Un baillement après ces deux sonneries, j'éclairais ma chambre pour distinguer Etoile, mon chat, roulé en boule à mes pieds.
Driiiiiiing...
Je repoussai la couette, et me levai, faisant fuir Etoile. Il quitta ma chambre de sa démarche féline, passa par l'étroite ouverture de ma porte pour disparaitre dans le salon. Je m'étais enfermée, le chat avait du réussir à ouvrir (il était très doué pour ça). Je suivis Etoile, courus pour apercevoir le numéro. Encore cette longue suite de zéro et de un. Cela faisait trois nuits qu'il nous appelait, de deux à quatre fois, et, si ça n'était pas dérangeant lorsque ma porte était fermée, ça le devenait si je la laissais ouverte.
Ou si un petit chenapan venait s'amuser à entrer pour trouver refuge sur mon lit, sans refermer évidemment.
-C'est ce zéro-un? Demanda ma mère qui se tenait derrière moi.
Je n'étais pas surprise de ne pas l'avoir entendue arriver, elle avait un pas très léger.
-Oui, comme d'habitude.
-La prochaine fois qu'il appelle, je répondrais.
Je hochais la tête. Ce zéro-un comme nous l'appelions m'inquiétait. Qui voudrait nous joindre en pleine nuit? Ma mère présumait que c'était quelqu'un à l'étranger, avec le décalage horaire, il pouvait très bien essayer de nous joindre pour diverses raisons - un faux numéro, un démarchage - le jour pour lui, alors que c'était la nuit ici.
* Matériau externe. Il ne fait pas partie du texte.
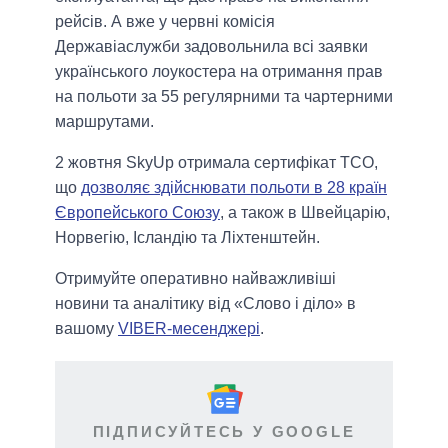
рейсів. А вже у червні комісія
Державіаслужби задовольнила всі заявки
українського лоукостера на отримання прав
на польоти за 55 регулярними та чартерними
маршрутами.
2 жовтня SkyUp отримала сертифікат ТСО,
що
дозволяє здійснювати польоти в 28 країн
Європейського Союзу
, а також в Швейцарію,
Норвегію, Ісландію та Ліхтенштейн.
Отримуйте оперативно найважливіші
новини та аналітику від «Слово і діло» в
вашому
VIBER-месенджері
.
ПІДПИСУЙТЕСЬ У GOOGLE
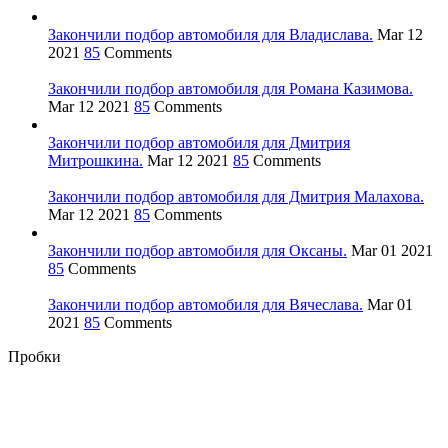
Закончили подбор автомобиля для Владислава.
Mar 12
2021
85
Comments
Закончили подбор автомобиля для Романа Казимова.
Mar 12 2021
85
Comments
Закончили подбор автомобиля для Дмитрия
Митрошкина.
Mar 12 2021
85
Comments
Закончили подбор автомобиля для Дмитрия Малахова.
Mar 12 2021
85
Comments
Закончили подбор автомобиля для Оксаны.
Mar 01 2021
85
Comments
Закончили подбор автомобиля для Вячеслава.
Mar 01
2021
85
Comments
Пробки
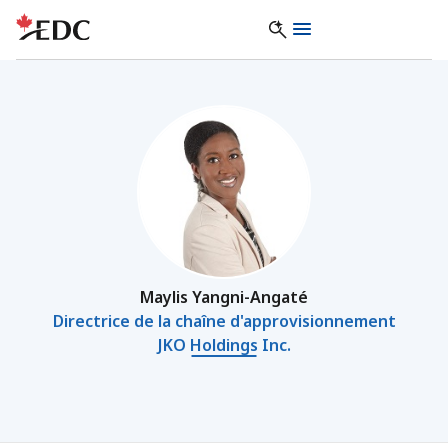
Maylis Yangni-Angaté
Directrice de la chaîne d'approvisionnement
JKO Holdings Inc.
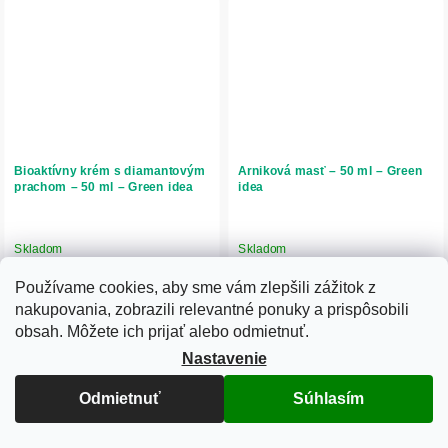
Bioaktívny krém s diamantovým
Arniková masť – 50 ml – Green
prachom – 50 ml – Green idea
idea
Skladom
Skladom
15,37 € bez DPH
8,37 € bez DPH
Používame cookies, aby sme vám zlepšili zážitok z
18,90 €
10,29 €
nakupovania, zobrazili relevantné ponuky a prispôsobili
obsah. Môžete ich prijať alebo odmietnuť.
Do košíka
Do košíka
Nastavenie
Luxusný bioaktívny krém s
Arniková masť s extraktom z arniky
mikronizovaným diamantovým
horskej upokojuje podráždenú
prachom stimuluje mikrocirkuláciu,
pokožku, pomáha pri opuchoch,
Odmietnuť
Súhlasím
rozjasňuje pleť a podporuje jej
modrinách a výronoch. Podporuje
regeneráciu. Vyhladzuje vrásky,
regeneráciu a je vhodná aj na
hydratuje a zlepšuje...
starostlivosť o...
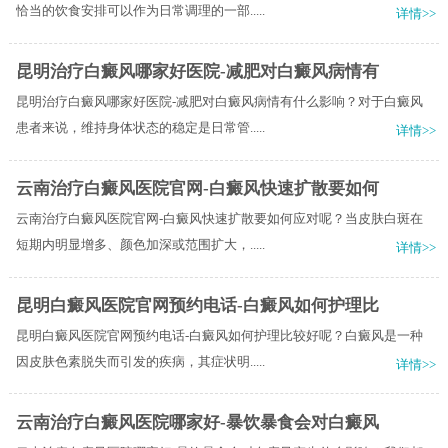
恰当的饮食安排可以作为日常调理的一部.....
详情>>
昆明治疗白癜风哪家好医院-减肥对白癜风病情有
昆明治疗白癜风哪家好医院-减肥对白癜风病情有什么影响？对于白癜风
患者来说，维持身体状态的稳定是日常管.....
详情>>
云南治疗白癜风医院官网-白癜风快速扩散要如何
云南治疗白癜风医院官网-白癜风快速扩散要如何应对呢？当皮肤白斑在
短期内明显增多、颜色加深或范围扩大，.....
详情>>
昆明白癜风医院官网预约电话-白癜风如何护理比
昆明白癜风医院官网预约电话-白癜风如何护理比较好呢？白癜风是一种
因皮肤色素脱失而引发的疾病，其症状明.....
详情>>
云南治疗白癜风医院哪家好-暴饮暴食会对白癜风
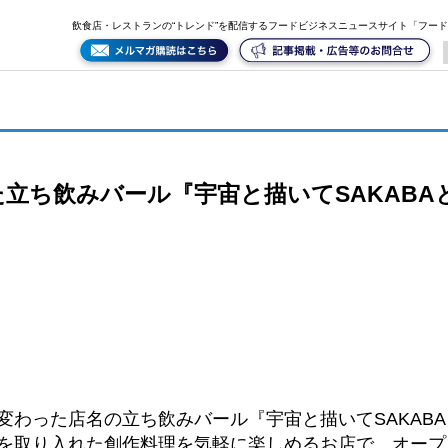
飲食店・レストランの“トレンド”を配信するフードビジネスニュースサイト「フー
立ち飲みバール『宇宙と描いてSAKABAと
変わった店名の立ち飲みバール『宇宙と描いてSAKAB
を取り入れた創作料理を気軽に楽しめるお店で、オープ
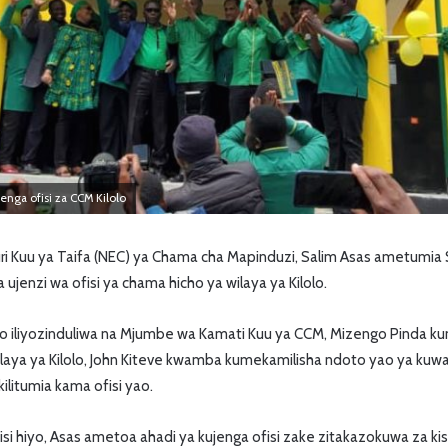
jenga ofisi za CCM Kilolo
Kuu ya Taifa (NEC) ya Chama cha Mapinduzi, Salim Asas ametumia Sh 
a ujenzi wa ofisi ya chama hicho ya wilaya ya Kilolo.
iyo iliyozinduliwa na Mjumbe wa Kamati Kuu ya CCM, Mizengo Pinda 
aya ya Kilolo, John Kiteve kwamba kumekamilisha ndoto yao ya kuwa
ilitumia kama ofisi yao.
isi hiyo, Asas ametoa ahadi ya kujenga ofisi zake zitakazokuwa za ki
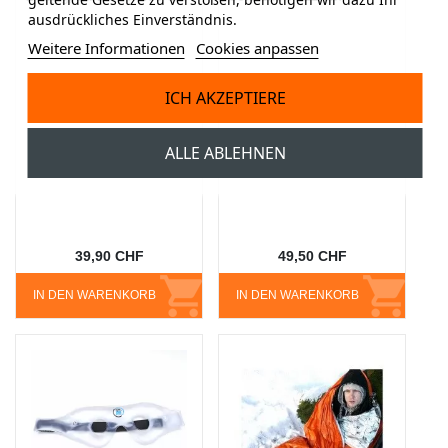
ausdrückliches Einverständnis.
Weitere Informationen
Cookies anpassen
ICH AKZEPTIERE
ALLE ABLEHNEN
39,90 CHF
49,50 CHF
IN DEN WARENKORB
IN DEN WARENKORB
-Allez, va te coucher ma chérie.
Elle bailla, preuve que c'était elle qui avait besoin de sommeil et non moi. J'obéis néanmoins, refermant soigneusement derrière moi. Le zéro-un allait surement rappeler, je ne tenais pas à être dérangée une fois de plus. Le problème, c'était que je n'avais plus envie de dormir. Je m'approchais du miroir en m'ébouriffant les cheveux pour me détailler. Je m'appréciais comme j'étais, jeune adolescente de quinze ans, aux cheveux noirs délicatement bouclés, et aux yeux d'un bleu très pâle. Des tâches de rousseur parsemaient mon visage blanc comme la porcelaine. J'étais fine, je semblais fragile, et d'ailleurs, je pensais que je l'étais. J'étais une grande sensible en fait. Je pleurais un peu trop facilement à mon goût, et j'étais très souvent à fleur de peau.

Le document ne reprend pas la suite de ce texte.